[Data records]

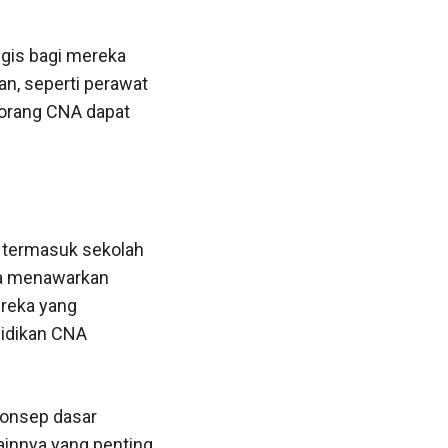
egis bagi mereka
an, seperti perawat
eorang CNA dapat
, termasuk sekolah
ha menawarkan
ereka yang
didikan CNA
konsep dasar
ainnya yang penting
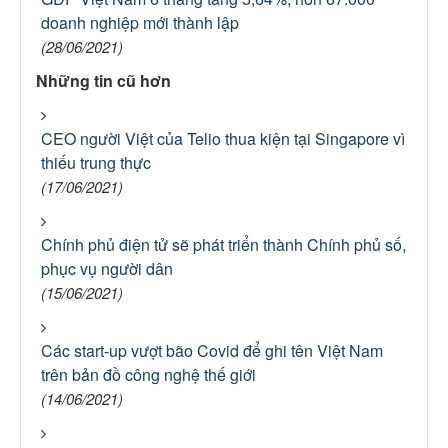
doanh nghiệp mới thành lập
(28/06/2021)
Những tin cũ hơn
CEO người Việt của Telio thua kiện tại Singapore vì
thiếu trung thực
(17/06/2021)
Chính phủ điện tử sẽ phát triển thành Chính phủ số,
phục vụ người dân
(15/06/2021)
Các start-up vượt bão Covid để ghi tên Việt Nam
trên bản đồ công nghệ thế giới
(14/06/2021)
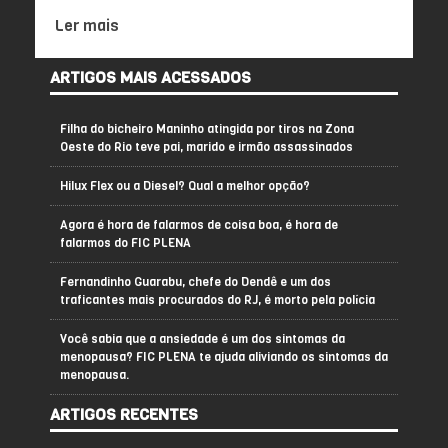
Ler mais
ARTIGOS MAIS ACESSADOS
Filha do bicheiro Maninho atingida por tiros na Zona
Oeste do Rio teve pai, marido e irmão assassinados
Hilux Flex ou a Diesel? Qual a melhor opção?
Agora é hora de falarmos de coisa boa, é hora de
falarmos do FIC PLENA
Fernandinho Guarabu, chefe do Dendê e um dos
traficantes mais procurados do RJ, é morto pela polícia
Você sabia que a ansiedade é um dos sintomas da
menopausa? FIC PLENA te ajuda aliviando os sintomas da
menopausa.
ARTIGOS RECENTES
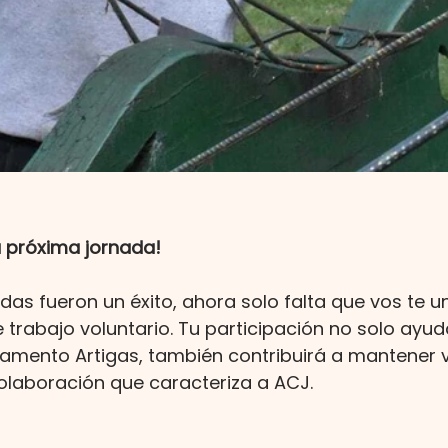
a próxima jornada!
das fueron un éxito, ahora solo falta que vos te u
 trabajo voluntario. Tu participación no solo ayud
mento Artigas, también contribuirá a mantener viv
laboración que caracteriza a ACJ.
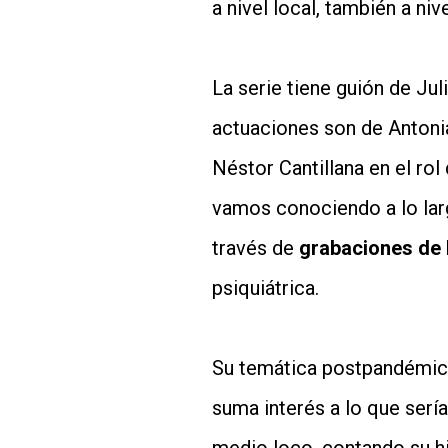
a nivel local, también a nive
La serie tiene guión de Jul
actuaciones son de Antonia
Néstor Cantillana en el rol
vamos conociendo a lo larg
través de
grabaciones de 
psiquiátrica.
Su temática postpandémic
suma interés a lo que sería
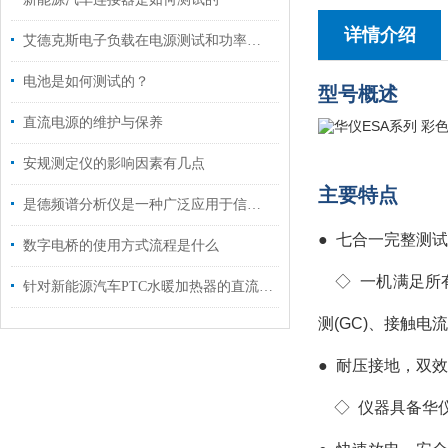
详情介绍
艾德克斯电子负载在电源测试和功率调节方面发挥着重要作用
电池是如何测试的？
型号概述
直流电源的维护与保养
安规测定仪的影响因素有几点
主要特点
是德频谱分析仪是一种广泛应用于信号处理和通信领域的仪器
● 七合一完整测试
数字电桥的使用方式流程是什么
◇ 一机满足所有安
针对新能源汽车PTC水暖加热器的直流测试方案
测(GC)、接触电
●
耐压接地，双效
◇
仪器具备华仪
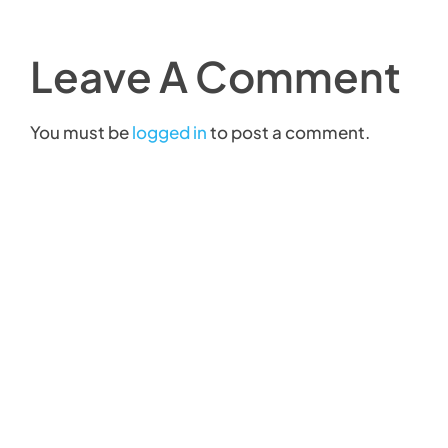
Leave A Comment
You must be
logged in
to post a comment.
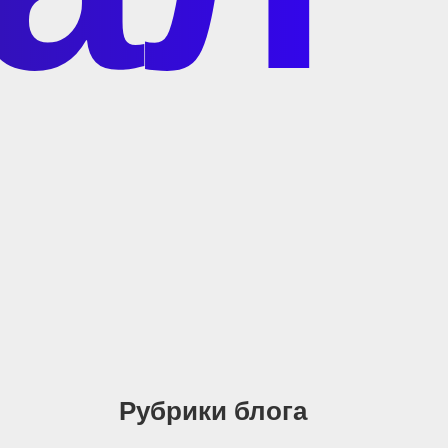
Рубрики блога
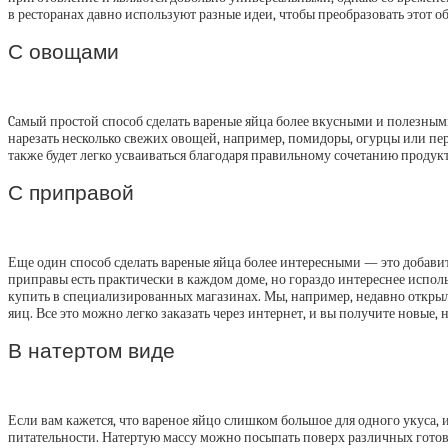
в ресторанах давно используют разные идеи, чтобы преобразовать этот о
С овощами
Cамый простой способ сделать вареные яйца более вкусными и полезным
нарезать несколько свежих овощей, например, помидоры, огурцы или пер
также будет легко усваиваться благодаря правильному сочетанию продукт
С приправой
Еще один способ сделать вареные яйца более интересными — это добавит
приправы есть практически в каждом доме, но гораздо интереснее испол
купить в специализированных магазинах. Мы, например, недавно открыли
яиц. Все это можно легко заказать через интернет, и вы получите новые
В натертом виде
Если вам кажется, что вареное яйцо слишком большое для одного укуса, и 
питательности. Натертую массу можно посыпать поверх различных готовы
==
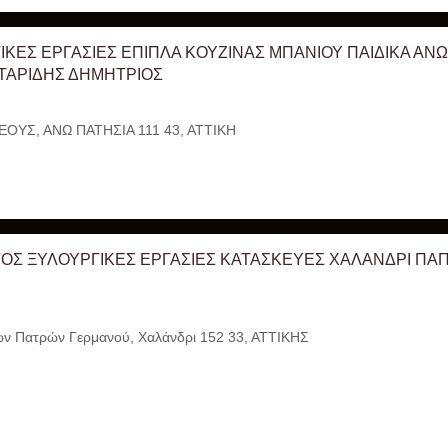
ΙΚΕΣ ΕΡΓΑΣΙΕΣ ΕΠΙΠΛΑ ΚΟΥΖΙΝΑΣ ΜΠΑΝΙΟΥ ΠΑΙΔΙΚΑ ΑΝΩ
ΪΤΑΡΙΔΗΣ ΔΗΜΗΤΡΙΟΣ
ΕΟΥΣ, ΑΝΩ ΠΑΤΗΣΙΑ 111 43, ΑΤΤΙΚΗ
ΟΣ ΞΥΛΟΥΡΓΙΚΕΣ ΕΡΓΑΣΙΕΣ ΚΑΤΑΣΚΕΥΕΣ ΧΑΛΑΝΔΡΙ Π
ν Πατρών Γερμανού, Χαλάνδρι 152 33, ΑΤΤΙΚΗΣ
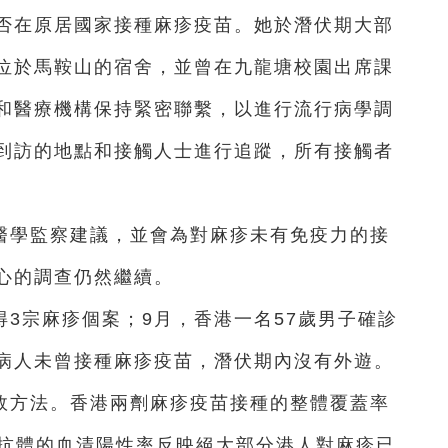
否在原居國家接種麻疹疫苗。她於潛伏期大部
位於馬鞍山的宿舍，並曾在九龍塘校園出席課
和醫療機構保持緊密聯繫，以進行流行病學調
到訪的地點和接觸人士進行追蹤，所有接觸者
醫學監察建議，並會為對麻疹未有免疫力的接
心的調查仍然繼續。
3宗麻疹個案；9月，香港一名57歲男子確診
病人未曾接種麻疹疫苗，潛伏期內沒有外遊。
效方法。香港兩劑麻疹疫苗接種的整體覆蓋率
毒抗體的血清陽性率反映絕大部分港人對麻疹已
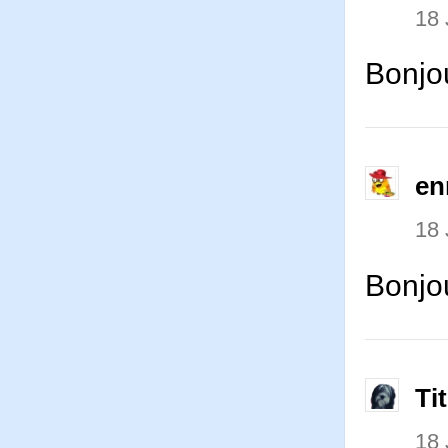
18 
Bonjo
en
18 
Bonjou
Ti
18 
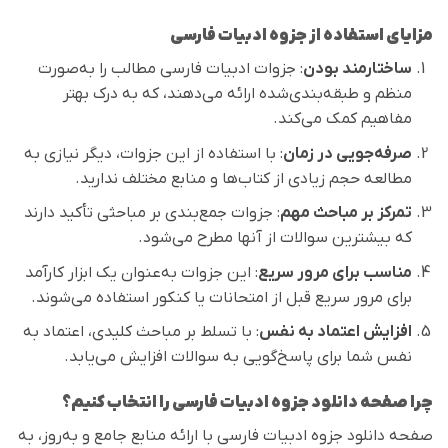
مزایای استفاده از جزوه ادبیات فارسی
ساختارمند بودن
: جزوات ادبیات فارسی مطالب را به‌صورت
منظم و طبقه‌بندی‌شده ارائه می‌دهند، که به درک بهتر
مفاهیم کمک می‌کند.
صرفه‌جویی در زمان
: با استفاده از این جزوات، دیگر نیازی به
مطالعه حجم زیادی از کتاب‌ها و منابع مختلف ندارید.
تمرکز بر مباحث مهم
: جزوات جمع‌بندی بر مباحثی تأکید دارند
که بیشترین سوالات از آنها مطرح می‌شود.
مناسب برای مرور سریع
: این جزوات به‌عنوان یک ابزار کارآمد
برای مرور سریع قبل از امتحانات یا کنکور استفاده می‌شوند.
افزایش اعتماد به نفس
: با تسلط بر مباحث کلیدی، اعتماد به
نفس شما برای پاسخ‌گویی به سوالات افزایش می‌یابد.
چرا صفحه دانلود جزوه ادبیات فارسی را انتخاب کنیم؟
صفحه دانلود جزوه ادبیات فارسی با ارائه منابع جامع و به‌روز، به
==
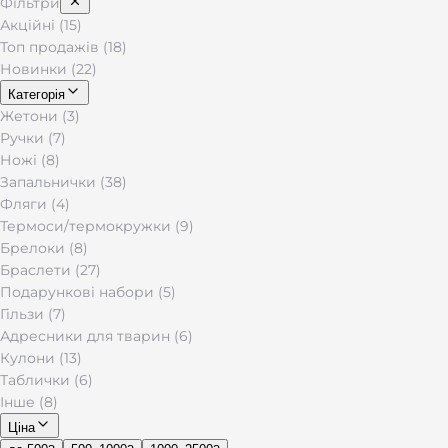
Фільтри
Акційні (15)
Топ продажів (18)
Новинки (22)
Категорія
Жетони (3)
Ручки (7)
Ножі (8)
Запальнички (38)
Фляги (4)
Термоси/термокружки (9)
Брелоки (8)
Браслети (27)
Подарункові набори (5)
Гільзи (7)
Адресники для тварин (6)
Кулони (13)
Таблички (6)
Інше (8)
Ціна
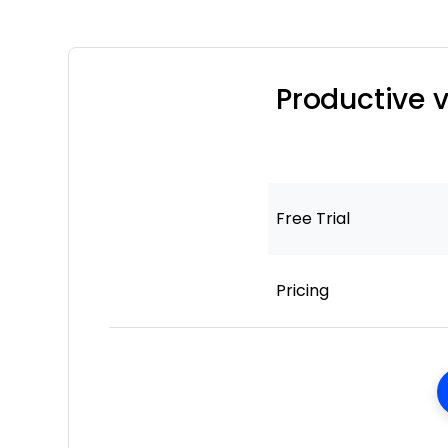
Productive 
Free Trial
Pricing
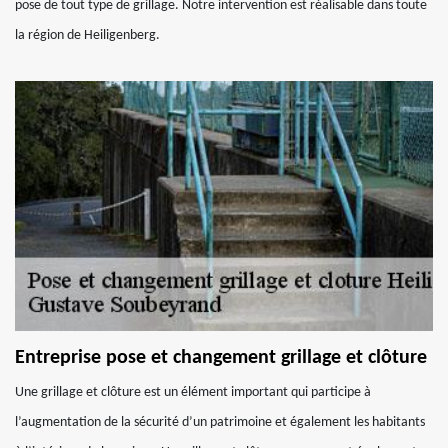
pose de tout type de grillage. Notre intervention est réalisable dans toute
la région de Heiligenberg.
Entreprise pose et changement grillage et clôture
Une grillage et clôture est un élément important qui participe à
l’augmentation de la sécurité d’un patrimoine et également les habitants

**WORK ORDER**
In the data above, find the line that contains "کلیدی، اعتماد به" and the line that contains "صفحه دانلود جزوه ادبیات فارسی با". Repeat exactly those lines and every line between them, and only those.

**SOLVED EXERCISE**
: با تسلط بر مباحث کلیدی، اعتماد به
نفس شما برای پاسخ‌گویی به سوالات افزایش می‌یابد.
چرا صفحه دانلود جزوه ادبیات فارسی را انتخاب کنیم؟
صفحه دانلود جزوه ادبیات فارسی با ارائه منابع جامع و به‌روز، به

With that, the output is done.